REPUBLIKA.CO.ID, RIYADH -- Arab Saudi kembali menangkap tiga aktivis hak perempuan setelah memperluas tindakan kerasnya, pada Selasa (22/5). Penangkapan ini dilakukan hanya beberapa minggu sebelum larangan mengemudi bagi perempuan berakhir.
Kelompok-kelompok hak asasi manusia (HAM) pekan lalu melaporkan penahanan tujuh aktivis yang sebagian besar perempuan. Mereka tengah berkampanye memprotes larangan mengemudi dan mengakhiri sistem perwalian, yang mengharuskan perempuan untuk mendapatkan persetujuan dari keluarga laki-lakinya untuk membuat sebuah keputusan besar.
Pemerintah Saudi kemudian mengumumkan, tujuh orang aktivis itu ditangkap karena diduga melakukan kontak mencurigakan dengan entitas asing dan menawarkan dukungan keuangan kepada 'musuh' di luar negeri. Pihak berwenang mengatakan akan mengidentifikasi orang-orang yang terlibat.
"Tindakan ini tidak konsisten dengan pesan-pesan reformasi yang didukung Barat untuk Visi 2030. Tindakan ini akan memiliki konsekuensi," kata seorang diplomat, mengacu pada agenda reformasi ekonomi dan sosial yang ambisius di Arab Saudi.
Amnesty International mengatakan kepada Reuters, sudah ada tujuh perempuan dan dua pria yang ditahan, bersama dengan seorang aktivis yang tidak diketahui identitasnya. Human Rights Watch juga melaporkan jumlah yang sama.
"Amnesty International khawatir tentang laporan penangkapan individu lebih lanjut dan kami menyerukan kepada pihak berwenang mengungkapkan keberadaan orang-orang ini dan mengungkapkan tuduhan terhadap mereka," kata Samah Hadid, Direktur Kampanye Timur Tengah Amnesty International.
Dari 10 aktivis yang saat ini telah ditahan, Amnesty International secara terbuka hanya bisa mengidentifikasi empat wanita, yaitu Eman al-Nafjan, Loujain al-Hathloul, Aziza al-Yousef, dan Aisha al-Manea. Sementara dua pria yang turut ditahan diketahui bernama Ibrahim Modeimigh dan Mohammed al-Rabea.
Manea adalah pembela hak asasi wanita yang sudah lama berkampanye untuk hak-hak perempuan agar bisa mengemudi sejak 1990-an. Sedangkan Nafjan dan Yousef pernah berpartisipasi dalam protes terhadap larangan mengemudi pada 2013.
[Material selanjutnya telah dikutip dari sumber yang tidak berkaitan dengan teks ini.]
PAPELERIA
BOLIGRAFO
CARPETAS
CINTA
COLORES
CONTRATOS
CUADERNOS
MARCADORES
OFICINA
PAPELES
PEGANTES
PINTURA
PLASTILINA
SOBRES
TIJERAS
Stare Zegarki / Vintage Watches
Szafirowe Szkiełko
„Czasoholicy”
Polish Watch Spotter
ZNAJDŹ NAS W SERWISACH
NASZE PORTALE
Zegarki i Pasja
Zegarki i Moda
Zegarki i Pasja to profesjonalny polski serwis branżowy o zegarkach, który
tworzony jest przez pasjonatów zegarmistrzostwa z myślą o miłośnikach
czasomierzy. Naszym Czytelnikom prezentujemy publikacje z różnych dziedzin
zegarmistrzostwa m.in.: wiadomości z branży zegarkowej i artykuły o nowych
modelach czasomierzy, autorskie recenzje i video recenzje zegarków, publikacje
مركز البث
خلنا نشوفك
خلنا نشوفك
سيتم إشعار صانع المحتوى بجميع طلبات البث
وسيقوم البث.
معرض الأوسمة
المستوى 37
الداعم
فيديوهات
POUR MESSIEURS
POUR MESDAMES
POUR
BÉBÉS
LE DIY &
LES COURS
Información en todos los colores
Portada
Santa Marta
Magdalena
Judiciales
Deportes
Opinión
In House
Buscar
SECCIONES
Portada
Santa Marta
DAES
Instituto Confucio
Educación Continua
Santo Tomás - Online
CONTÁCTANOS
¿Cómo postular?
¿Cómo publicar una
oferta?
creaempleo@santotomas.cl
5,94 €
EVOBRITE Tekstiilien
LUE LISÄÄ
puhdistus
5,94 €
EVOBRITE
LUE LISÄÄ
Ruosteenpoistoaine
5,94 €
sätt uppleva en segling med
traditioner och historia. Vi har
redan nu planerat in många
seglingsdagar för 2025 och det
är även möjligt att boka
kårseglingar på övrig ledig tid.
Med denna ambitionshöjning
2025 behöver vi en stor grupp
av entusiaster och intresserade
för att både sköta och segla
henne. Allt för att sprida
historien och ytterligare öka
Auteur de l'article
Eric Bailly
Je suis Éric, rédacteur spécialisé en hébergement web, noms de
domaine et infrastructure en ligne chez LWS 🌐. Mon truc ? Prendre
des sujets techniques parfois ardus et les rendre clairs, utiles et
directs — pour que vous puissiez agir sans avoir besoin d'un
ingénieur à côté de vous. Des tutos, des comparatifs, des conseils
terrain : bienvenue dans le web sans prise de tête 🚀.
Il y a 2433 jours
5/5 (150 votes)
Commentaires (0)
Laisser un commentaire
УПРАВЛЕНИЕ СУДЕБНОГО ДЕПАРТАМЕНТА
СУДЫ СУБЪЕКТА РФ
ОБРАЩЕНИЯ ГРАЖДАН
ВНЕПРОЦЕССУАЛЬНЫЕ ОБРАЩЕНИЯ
Yousef juga pernah menggagas sebuah petisi pada 2016 mendukung diakhirinya sistem perwalian laki-laki, yang turut ditandatangani oleh Nafjan dan Hathloul. Hathloul sebelumnya telah ditahan dua kali atas aksi-aksinya.
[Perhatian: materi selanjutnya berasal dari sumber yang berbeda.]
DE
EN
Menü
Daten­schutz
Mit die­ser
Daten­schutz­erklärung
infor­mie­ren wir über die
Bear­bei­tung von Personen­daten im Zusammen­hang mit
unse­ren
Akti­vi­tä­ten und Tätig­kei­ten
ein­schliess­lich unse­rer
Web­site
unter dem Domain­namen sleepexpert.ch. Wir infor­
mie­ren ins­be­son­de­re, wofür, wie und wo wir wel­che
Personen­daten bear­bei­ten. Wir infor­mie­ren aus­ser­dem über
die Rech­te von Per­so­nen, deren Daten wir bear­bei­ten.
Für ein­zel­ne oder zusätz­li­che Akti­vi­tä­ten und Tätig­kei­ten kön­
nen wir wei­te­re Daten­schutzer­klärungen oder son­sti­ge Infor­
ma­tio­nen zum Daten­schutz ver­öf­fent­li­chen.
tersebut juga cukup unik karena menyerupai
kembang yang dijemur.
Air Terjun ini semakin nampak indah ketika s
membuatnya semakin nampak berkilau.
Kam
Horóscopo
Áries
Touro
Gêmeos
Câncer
Putra Mahkota Mohammad bin Salman telah mendesak sekutu Barat mendukung reformasinya. Investasi senilai ratusan miliar dolar AS telah didiskusikan selama perjalanannya ke AS dan Eropa baru-baru ini.
Juru bicara Departemen Luar Negeri AS Heather Nauert mengatakan mendukung agenda reformasi Saudi tetapi prihatin tentang penangkapan itu. "Kami mendukung adanya ruang bagi masyarakat sipil dan juga kebebasan berbicara. Tetapi secara keseluruhan, kami khawatir tentang hal itu dan kami terus mengawasinya," katanya kepada wartawan di Washington.
Reformasi di Arab Saudi telah dipuji sebagai bukti tren progresif baru di negara Muslim konservatif. Namun program ini justru disertai dengan tindakan keras terhadap perbedaan pendapat, termasuk puluhan penangkapan pada September lalu.
"Ini adalah tindakan untuk menahan segala jenis mobilisasi di Arab Saudi yang berasal dari tingkat akar rumput," kata Madawi al-Rasheed, profesor di London School of Economics.
"Mohammed bin Salman menginginkan semua pujian untuk segala macam kisah sukses; dia ingin memberi tahu dunia dan hadirin hak-hak perempuan Saudi dan setiap warga Saudi berasal dari dia," tambahnya.